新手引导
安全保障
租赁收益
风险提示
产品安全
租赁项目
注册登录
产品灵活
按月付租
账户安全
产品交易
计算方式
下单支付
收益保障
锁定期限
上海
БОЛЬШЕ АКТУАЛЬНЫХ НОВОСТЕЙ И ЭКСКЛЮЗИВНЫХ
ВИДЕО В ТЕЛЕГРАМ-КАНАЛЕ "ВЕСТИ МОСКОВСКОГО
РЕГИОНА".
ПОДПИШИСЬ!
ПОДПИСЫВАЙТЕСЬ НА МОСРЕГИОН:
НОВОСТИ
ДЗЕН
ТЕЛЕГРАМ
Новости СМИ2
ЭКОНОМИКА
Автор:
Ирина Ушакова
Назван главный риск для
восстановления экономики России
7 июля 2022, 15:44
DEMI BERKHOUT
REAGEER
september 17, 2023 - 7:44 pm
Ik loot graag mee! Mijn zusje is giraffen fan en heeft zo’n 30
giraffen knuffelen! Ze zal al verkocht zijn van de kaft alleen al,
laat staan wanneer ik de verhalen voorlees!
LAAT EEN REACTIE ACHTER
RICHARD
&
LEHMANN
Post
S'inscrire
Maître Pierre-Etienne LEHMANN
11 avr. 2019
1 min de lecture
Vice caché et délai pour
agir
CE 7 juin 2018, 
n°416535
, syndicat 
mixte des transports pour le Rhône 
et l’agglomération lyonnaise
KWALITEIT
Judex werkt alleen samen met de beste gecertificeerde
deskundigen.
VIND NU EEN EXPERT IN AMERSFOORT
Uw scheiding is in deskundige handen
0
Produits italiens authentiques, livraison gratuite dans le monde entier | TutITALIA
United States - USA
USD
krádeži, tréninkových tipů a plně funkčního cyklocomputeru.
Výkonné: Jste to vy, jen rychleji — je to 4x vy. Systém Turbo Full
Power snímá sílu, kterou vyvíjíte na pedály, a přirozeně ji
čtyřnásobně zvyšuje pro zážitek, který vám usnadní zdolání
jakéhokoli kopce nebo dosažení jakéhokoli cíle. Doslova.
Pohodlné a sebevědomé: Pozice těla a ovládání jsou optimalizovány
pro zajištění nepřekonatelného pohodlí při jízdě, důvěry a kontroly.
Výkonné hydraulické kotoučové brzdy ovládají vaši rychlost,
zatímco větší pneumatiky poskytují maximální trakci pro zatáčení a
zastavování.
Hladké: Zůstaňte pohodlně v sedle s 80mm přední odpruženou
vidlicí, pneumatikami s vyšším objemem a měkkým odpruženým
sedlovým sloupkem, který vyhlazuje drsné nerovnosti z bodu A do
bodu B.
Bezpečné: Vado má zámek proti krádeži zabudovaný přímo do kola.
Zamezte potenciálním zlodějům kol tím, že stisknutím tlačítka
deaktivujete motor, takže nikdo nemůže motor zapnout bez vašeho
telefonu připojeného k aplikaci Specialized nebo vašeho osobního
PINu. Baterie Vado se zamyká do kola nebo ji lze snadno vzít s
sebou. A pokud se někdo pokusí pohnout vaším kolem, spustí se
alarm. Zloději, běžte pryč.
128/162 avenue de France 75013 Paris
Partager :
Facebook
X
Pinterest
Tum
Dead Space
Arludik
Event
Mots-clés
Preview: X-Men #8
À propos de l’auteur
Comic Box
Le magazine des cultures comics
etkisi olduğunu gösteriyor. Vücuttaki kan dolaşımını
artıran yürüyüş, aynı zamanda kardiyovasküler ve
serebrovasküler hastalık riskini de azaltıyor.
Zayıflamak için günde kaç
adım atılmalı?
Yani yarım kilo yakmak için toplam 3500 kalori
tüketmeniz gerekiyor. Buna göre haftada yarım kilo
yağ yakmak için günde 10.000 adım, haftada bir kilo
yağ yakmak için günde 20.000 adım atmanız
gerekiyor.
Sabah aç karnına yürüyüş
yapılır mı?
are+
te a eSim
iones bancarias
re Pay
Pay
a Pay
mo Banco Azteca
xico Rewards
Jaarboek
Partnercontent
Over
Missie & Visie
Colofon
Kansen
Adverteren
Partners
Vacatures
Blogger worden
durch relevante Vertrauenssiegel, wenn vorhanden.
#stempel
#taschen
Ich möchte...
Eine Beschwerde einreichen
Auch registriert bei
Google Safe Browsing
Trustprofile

# # # # #

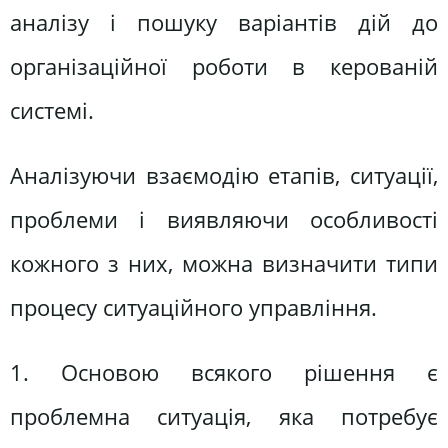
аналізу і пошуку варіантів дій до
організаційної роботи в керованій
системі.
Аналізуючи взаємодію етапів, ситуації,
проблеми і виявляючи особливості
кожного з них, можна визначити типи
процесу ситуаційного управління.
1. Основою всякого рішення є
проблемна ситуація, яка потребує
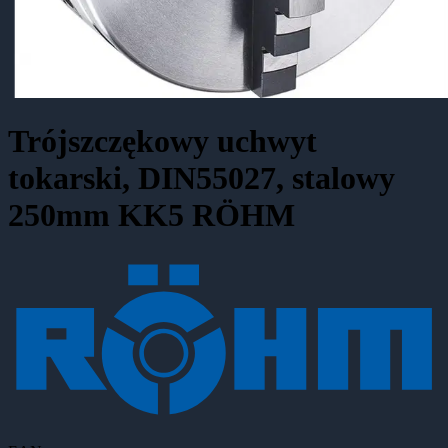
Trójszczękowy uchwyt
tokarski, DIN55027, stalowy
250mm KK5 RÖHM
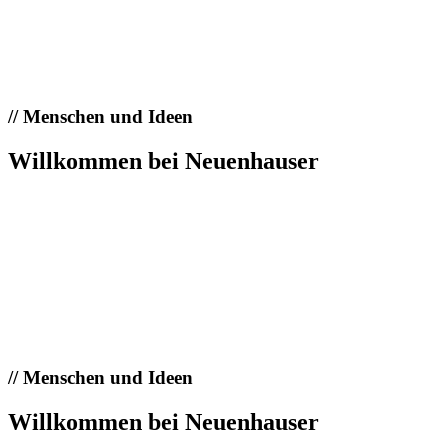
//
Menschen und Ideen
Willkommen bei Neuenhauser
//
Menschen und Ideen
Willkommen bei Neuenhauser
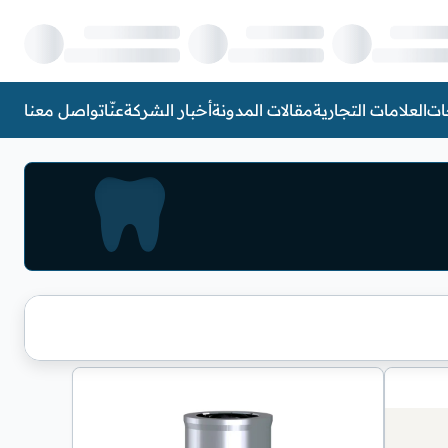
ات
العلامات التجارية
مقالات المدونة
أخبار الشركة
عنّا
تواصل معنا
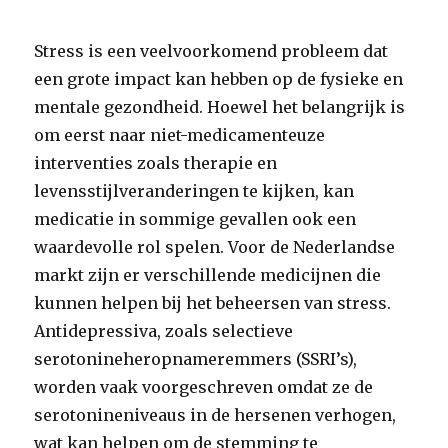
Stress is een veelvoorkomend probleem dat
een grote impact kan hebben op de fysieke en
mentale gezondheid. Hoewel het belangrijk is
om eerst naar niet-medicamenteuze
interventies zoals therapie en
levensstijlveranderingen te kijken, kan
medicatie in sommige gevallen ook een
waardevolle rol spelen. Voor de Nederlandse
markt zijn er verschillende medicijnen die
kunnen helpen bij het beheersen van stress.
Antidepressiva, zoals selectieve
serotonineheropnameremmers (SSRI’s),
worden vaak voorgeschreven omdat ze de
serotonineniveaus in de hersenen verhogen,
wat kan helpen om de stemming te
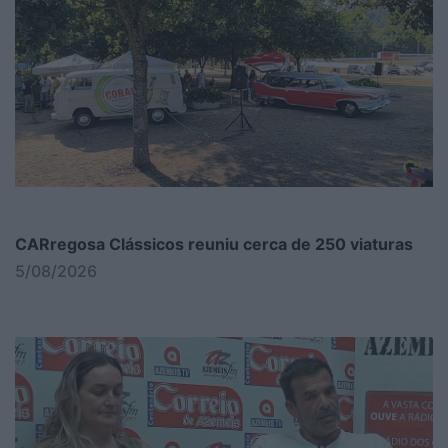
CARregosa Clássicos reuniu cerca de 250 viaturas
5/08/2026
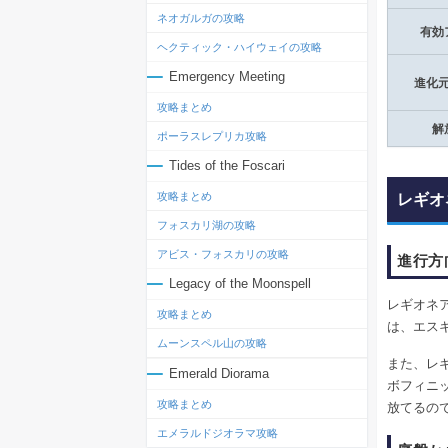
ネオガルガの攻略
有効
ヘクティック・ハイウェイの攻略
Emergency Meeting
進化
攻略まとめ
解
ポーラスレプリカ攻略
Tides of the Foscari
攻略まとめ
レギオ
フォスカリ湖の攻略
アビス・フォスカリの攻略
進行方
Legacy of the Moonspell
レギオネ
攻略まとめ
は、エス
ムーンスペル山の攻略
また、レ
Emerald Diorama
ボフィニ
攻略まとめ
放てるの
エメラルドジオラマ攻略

# # # # #

#### EXERCISE DETAILS:
Each line of the entries above that contains "Vado" must be copied into the answer.

#### YOUR SOLUTION:
Bezpečné: Vado má zámek proti krádeži zabudovaný přímo do kola.
PINu. Baterie Vado se zamyká do kola nebo ji lze snadno vzít s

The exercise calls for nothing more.